NIST has released a revision to its digital signature standard
NIST has released a revision to its digital signature standard

First published in 1994 and revised several times since then, the standard provides a means of guaranteeing authenticity in the digital world. It uses complex mathematical operations to encrypt and unscramble “signatures” that are highly difficult to forge.

The new document, snappily titled the Federal Information Processing Standard (FIPS) 186-4, retools the digital signature standard only slightly. The main change in this FIPS iteration concerns the use of prime number generators, which requires random initial values for searching for prime numbers. FIPS 186-3, in contrast, specifically allowed saving these “seeds” only for use as evidence that the generated values were determined in an arbitrary manner; FIPS 186-4 permits saving them for additional purposes, such as the regeneration of the values.

The way it works under the guidelines is this: A digital signature is represented in a computer as a string of bits. A digital signature is computed using a set of rules and a set of parameters that allow the identity of the signatory and the integrity of the data to be verified. Digital signatures may be generated on both stored and transmitted data.

Signature generation uses a private key to generate a digital signature; signature verification uses a public key that corresponds to, but is not the same as, the private key. Each signatory possesses a private and public key pair. Public keys may be known by the public; private keys are kept secret. Anyone can verify the signature by employing the signatory’s public key. Only the user that possesses the private key can perform signature generation.

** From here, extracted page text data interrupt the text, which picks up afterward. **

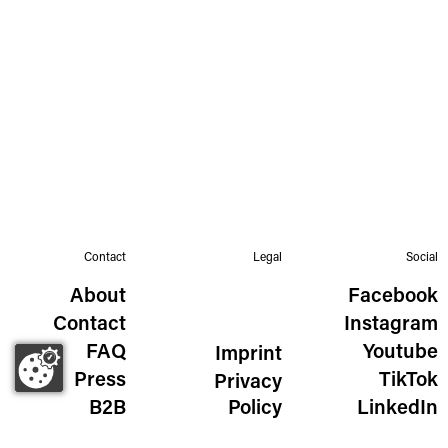
Contact
Legal
Social
About
Facebook
Contact
Instagram
FAQ
Youtube
Imprint
Press
TikTok
Privacy
B2B
Policy
LinkedIn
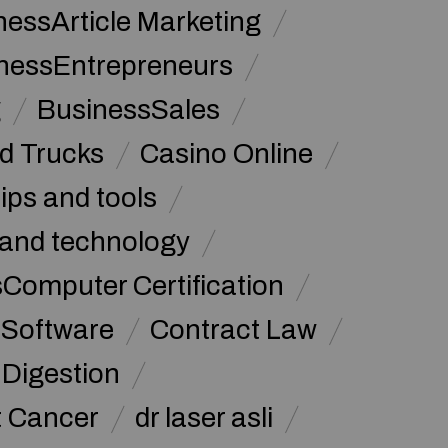
nessArticle Marketing
nessEntrepreneurs
g
BusinessSales
d Trucks
Casino Online
tips and tools
and technology
omputer Certification
Software
Contract Law
Digestion
t Cancer
dr laser asli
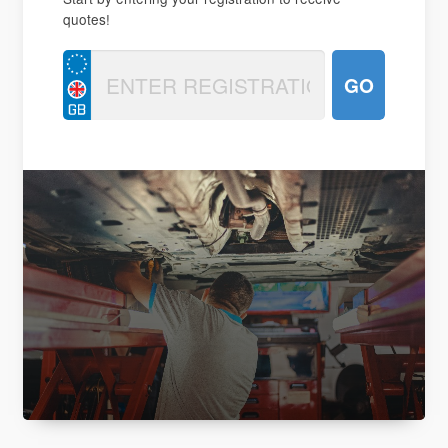
quotes!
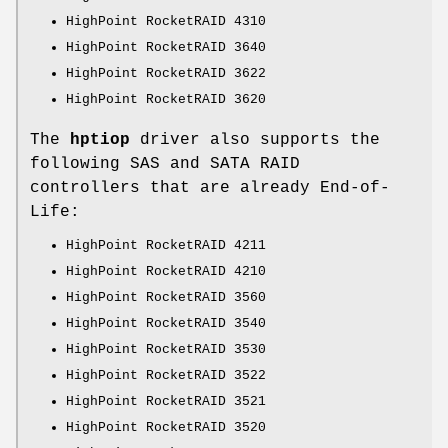
HighPoint RocketRAID 4310
HighPoint RocketRAID 3640
HighPoint RocketRAID 3622
HighPoint RocketRAID 3620
The
hptiop
driver also supports the
following SAS and SATA RAID
controllers that are already End-of-
Life:
HighPoint RocketRAID 4211
HighPoint RocketRAID 4210
HighPoint RocketRAID 3560
HighPoint RocketRAID 3540
HighPoint RocketRAID 3530
HighPoint RocketRAID 3522
HighPoint RocketRAID 3521
HighPoint RocketRAID 3520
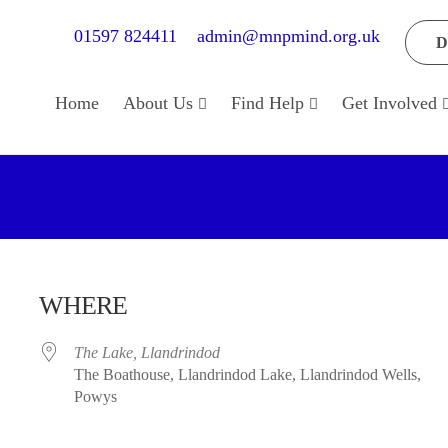
01597 824411
admin@mnpmind.org.uk
D
Home
About Us
Find Help
Get Involved
WHERE
The Lake, Llandrindod
The Boathouse, Llandrindod Lake, Llandrindod Wells,
Powys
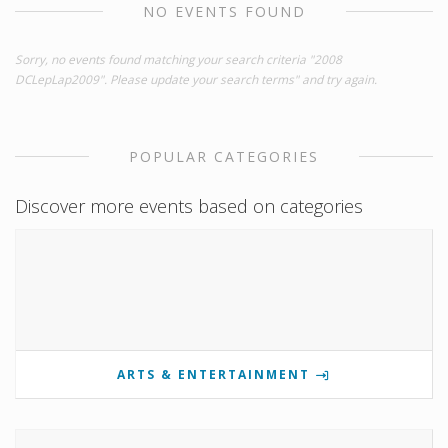
NO EVENTS FOUND
Sorry, no events found matching your search criteria "2008
DCLepLap2009". Please update your search terms" and try again.
POPULAR CATEGORIES
Discover more events based on categories
ARTS & ENTERTAINMENT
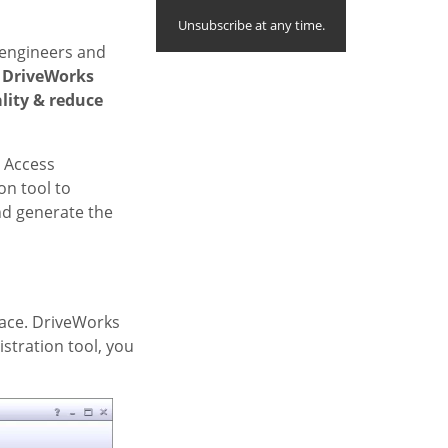
Unsubscribe at any time.
n engineers and
 DriveWorks
lity & reduce
. Access
on tool to
nd generate the
rface. DriveWorks
stration tool, you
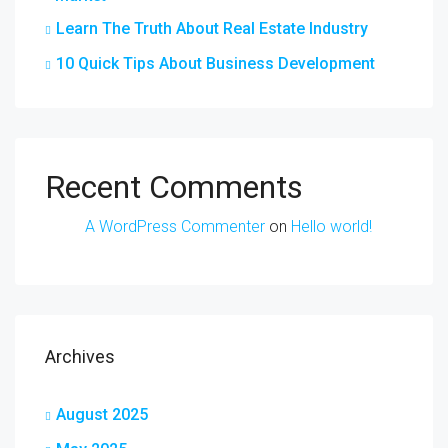
Learn The Truth About Real Estate Industry
10 Quick Tips About Business Development
Recent Comments
A WordPress Commenter
on
Hello world!
Archives
August 2025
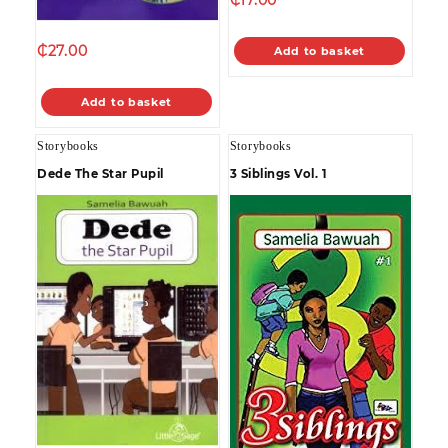
₵
27.00
Add to basket
Add to basket
Storybooks
Storybooks
Dede The Star Pupil
3 Siblings Vol. 1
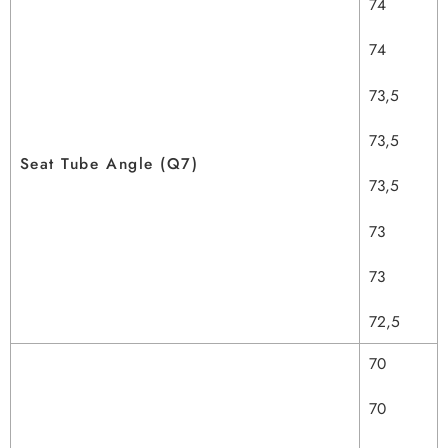
74
74
73,5
73,5
Seat Tube Angle (Q7)
73,5
73
73
72,5
70
70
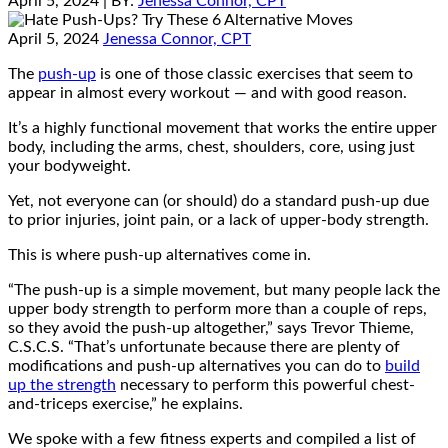
April 5, 2024
| BY:
Jenessa Connor, CPT
April 5, 2024
Jenessa Connor, CPT
The
push-up
is one of those classic exercises that seem to
appear in almost every workout — and with good reason.
It’s a highly functional movement that works the entire upper
body, including the arms, chest, shoulders, core, using just
your bodyweight.
Yet, not everyone can (or should) do a standard push-up due
to prior injuries, joint pain, or a lack of upper-body strength.
This is where push-up alternatives come in.
“The push-up is a simple movement, but many people lack the
upper body strength to perform more than a couple of reps,
so they avoid the push-up altogether,” says Trevor Thieme,
C.S.C.S. “That’s unfortunate because there are plenty of
modifications and push-up alternatives you can do to
build
up the strength
necessary to perform this powerful chest-
and-triceps exercise,” he explains.
We spoke with a few fitness experts and compiled a list of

A hash function is used in the signature generation process to obtain a condensed version of the data to be signed; the condensed version of the data is often called a message digest. The message digest is input to the digital signature algorithm to generate the digital signature. The hash functions to be used are specified in the Secure Hash Standard (SHS), FIPS 180. FIPS-approved digital signature algorithms shall be used with an appropriate hash function that is specified in the SHS.

The digital signature is provided to the intended verifier along with the signed data. The verifying entity verifies the signature by using the claimed signatory’s public key and the same hash function that was used to generate the signature. Similar procedures may be used to generate and verify signatures for both stored and transmitted data.

NIST noted that FIPS 186-4 otherwise contains no major revisions, but rather focuses on keeping the standard consistent with other NIST cryptographic guidelines. Other than clarifying a number of terms and correcting typographical errors, most of the changes aim to align the standard with other publications, such as NIST Special Publication 131A, so that all NIST documents offer consistent guidance regarding the use of random number generators.